§ 38.2-1005.1:1

Definitions

As used in this article:

“Converted company” means a stock insurance company incorporated and organized under the laws of this Commonwealth that continues in existence after a reorganization under this article in connection with the formation of a mutual holding company.”Converted mutual holding company” means the stock corporation into which a mutual holding company has been converted pursuant to § 38.2-1005.1:9.”Eligible member” means a member as of the date the board of directors of a mutual company adopts a plan of MHC conversion under this article. For the conversion of a mutual holding company, the term eligible member means a member of the mutual holding company who is of record on the date the board of directors of the mutual holding company adopts a plan of conversion authorized pursuant to this article.”Intermediate holding company” means a corporation authorized to issue one or more classes of capital stock, the corporate purposes of which include holding, directly or indirectly, the voting stock of a converted company.

Member” means a person who, on the records of a mutual company and pursuant to the articles of incorporation or bylaws of a mutual company, is deemed to be the holder of a membership interest in a mutual company.

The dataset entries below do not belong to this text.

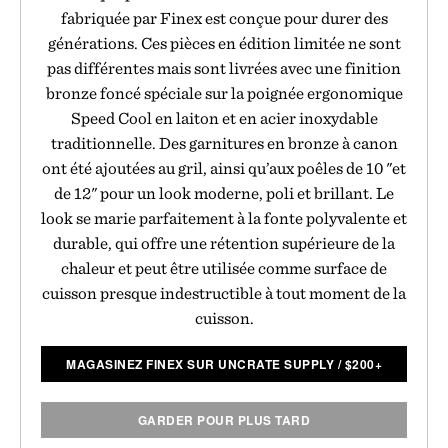
fabriquée par Finex est conçue pour durer des
générations. Ces pièces en édition limitée ne sont
pas différentes mais sont livrées avec une finition
bronze foncé spéciale sur la poignée ergonomique
Speed Cool en laiton et en acier inoxydable
traditionnelle. Des garnitures en bronze à canon
ont été ajoutées au gril, ainsi qu’aux poêles de 10 "et
de 12" pour un look moderne, poli et brillant. Le
look se marie parfaitement à la fonte polyvalente et
durable, qui offre une rétention supérieure de la
chaleur et peut être utilisée comme surface de
cuisson presque indestructible à tout moment de la
cuisson.
MAGASINEZ FINEX SUR UNCRATE SUPPLY
/
$
200+
GARDER POUR PLUS TARD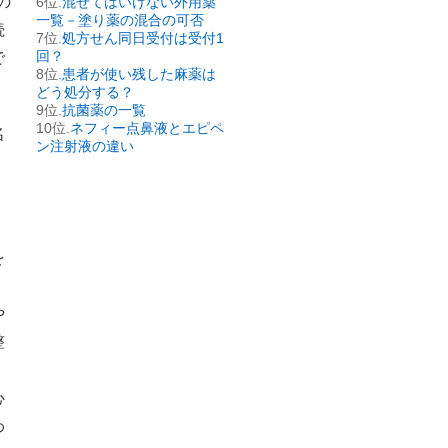
の
混ぜてはいけない外用薬
一覧－塗り薬の混合の可否
続
処方せん同日受付は受付1
回？
で
患者が使い残した麻薬は
どう処分する？
抗菌薬の一覧
ネフィー点鼻液とエピペ
名
ン注射液の違い
を
や
整
心
わ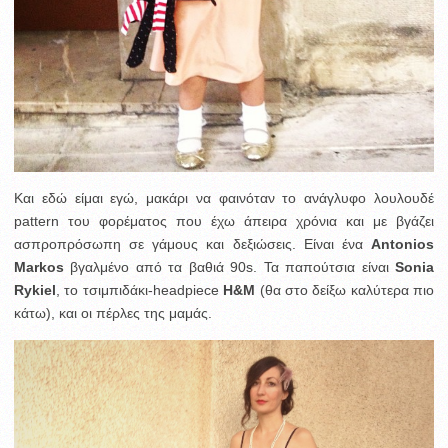
Και εδώ είμαι εγώ, μακάρι να φαινόταν το ανάγλυφο λουλουδέ
pattern του φορέματος που έχω άπειρα χρόνια και με βγάζει
ασπροπρόσωπη σε γάμους και δεξιώσεις. Είναι ένα
Antonios
Markos
βγαλμένο από τα βαθιά 90s. Τα παπούτσια είναι
Sonia
Rykiel
, το τσιμπιδάκι-headpiece
Η&Μ
(θα στο δείξω καλύτερα πιο
κάτω), και οι πέρλες της μαμάς.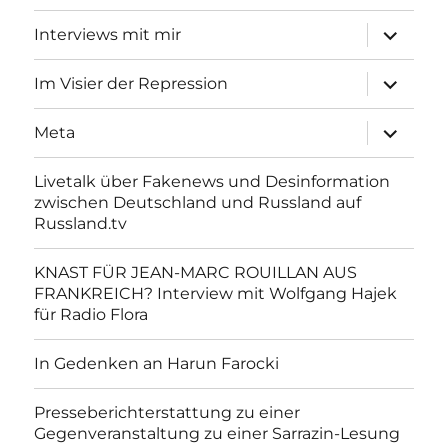
Unterme
Interviews mit mir
anzeigen
Unterme
Im Visier der Repression
anzeigen
Unterme
Meta
anzeigen
Livetalk über Fakenews und Desinformation
zwischen Deutschland und Russland auf
Russland.tv
KNAST FÜR JEAN-MARC ROUILLAN AUS
FRANKREICH? Interview mit Wolfgang Hajek
für Radio Flora
In Gedenken an Harun Farocki
Presseberichterstattung zu einer
Gegenveranstaltung zu einer Sarrazin-Lesung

The term member also includes a person insured under a group policy if:

1. The person is insured or covered under a group life insurance policy or group annuity contract under which funds are accumulated and allocated to the respective persons covered under such policy or contract;

2. The person has the right to direct the application of the funds so allocated;

3. The group policyholder does not pay any portion of the premiums or deposits for the policy or contract; and

4. The mutual company has the names and addresses of the persons covered under the group life insurance policy or group annuity contract.

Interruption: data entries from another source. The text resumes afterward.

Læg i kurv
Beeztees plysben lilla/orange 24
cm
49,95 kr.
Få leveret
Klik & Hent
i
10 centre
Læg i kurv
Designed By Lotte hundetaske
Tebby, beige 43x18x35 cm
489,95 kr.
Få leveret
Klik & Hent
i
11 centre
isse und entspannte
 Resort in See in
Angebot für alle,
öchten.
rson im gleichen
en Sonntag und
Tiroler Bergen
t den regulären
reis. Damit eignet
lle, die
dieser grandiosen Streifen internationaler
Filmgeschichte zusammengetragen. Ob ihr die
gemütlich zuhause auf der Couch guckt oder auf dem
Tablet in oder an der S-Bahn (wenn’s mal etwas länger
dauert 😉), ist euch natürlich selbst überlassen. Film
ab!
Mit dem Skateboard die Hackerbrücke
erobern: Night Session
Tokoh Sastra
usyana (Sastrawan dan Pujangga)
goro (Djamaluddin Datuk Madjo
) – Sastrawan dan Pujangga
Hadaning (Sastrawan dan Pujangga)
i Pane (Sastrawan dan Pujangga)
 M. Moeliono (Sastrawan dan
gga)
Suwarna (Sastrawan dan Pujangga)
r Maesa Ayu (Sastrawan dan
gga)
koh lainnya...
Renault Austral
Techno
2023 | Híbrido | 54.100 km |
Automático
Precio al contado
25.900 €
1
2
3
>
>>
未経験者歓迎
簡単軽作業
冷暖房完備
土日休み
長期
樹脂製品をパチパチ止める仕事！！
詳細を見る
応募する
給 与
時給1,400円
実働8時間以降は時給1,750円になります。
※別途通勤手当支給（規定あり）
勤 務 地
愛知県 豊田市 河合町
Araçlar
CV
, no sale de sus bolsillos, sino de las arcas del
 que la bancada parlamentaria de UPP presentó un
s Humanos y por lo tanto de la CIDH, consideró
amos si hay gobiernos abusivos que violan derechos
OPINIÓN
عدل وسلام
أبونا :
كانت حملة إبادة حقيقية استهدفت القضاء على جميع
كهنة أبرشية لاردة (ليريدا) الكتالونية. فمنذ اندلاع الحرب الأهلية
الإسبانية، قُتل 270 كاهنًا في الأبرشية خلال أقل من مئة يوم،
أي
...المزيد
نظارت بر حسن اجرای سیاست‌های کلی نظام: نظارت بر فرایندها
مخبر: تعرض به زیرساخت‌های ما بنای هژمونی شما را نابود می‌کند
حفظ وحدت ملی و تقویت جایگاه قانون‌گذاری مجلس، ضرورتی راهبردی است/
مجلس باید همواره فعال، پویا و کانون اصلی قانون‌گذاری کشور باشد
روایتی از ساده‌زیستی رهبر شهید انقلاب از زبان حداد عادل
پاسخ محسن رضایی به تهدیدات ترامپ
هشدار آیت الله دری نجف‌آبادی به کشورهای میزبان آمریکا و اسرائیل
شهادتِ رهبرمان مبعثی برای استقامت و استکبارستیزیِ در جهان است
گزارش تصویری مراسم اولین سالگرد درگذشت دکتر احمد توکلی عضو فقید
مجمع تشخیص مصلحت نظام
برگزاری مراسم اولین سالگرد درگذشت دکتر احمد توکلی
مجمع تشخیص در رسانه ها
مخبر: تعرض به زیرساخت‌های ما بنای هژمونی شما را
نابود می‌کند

When a plan of MHC conversion has become effective under this article, the term “member” shall mean a member of the mutual holding company created by such plan.”Mutual company” means a mutual insurance company incorporated and organized under the laws of this Commonwealth and licensed pursuant to Chapter 10 (§ 38.2-1000 et seq.) of this title.”Mutual holding company” or “MHC” means a corporation organized under the provisions of the Virginia Nonstock Corporation Act (§ 13.1-801 et seq.) in connection with the reorganization of a mutual company under this article. A MHC shall be subject to the provisions of this article and any other provisions of this title that are applicable to mutual companies and not inconsistent with the provisions of this article. The articles of incorporation of a MHC shall state:

1. That the corporation is organized under this article as a MHC;

2. That the MHC shall hold not less than a majority of the shares of voting stock of a converted company or an intermediate holding company that, in turn, directly or indirectly holds all of the voting shares of a converted company;

3. That the corporation is not authorized to issue capital stock except in accordance with the provisions of § 38.2-1005.1:9;

4. That its members shall have the rights specified in this article and its articles of incorporation and bylaws; and

5. That its assets shall be subject to inclusion in the estate of the converted company in any proceeding initiated against the converted company under Chapter 15 (§ 38.2-1500 et seq.) of this title.

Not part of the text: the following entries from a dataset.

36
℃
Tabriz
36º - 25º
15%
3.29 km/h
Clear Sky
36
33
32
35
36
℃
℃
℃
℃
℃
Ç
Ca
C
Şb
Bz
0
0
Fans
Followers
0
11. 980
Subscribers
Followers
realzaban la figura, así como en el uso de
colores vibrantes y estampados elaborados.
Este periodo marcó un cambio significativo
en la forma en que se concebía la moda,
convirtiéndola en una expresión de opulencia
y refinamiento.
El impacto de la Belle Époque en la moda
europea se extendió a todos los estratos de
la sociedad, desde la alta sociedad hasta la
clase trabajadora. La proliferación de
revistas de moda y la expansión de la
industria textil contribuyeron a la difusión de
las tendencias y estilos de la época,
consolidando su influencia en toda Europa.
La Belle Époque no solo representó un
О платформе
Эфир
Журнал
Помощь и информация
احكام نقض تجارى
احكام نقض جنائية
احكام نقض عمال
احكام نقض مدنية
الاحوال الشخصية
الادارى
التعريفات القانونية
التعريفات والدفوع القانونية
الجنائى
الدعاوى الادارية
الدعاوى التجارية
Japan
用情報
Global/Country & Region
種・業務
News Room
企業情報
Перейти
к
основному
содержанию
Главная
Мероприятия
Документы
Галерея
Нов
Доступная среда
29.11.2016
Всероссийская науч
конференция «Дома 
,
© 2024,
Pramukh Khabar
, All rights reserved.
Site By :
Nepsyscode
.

Plan of MHC conversion” or “plan” means a plan adopted pursuant to this article by the board of directors of a mutual company for the conversion of a mutual company into a direct or indirect stock subsidiary of a mutual holding company.”Policy” includes any group or individual policy or contract issued by a mutual company, including an annuity contract, but does not include a certificate of insurance issued in connection with a group policy or contract.”Policyholder” means the holder of a policy other than a reinsurance contract.

History

2001, c. 726.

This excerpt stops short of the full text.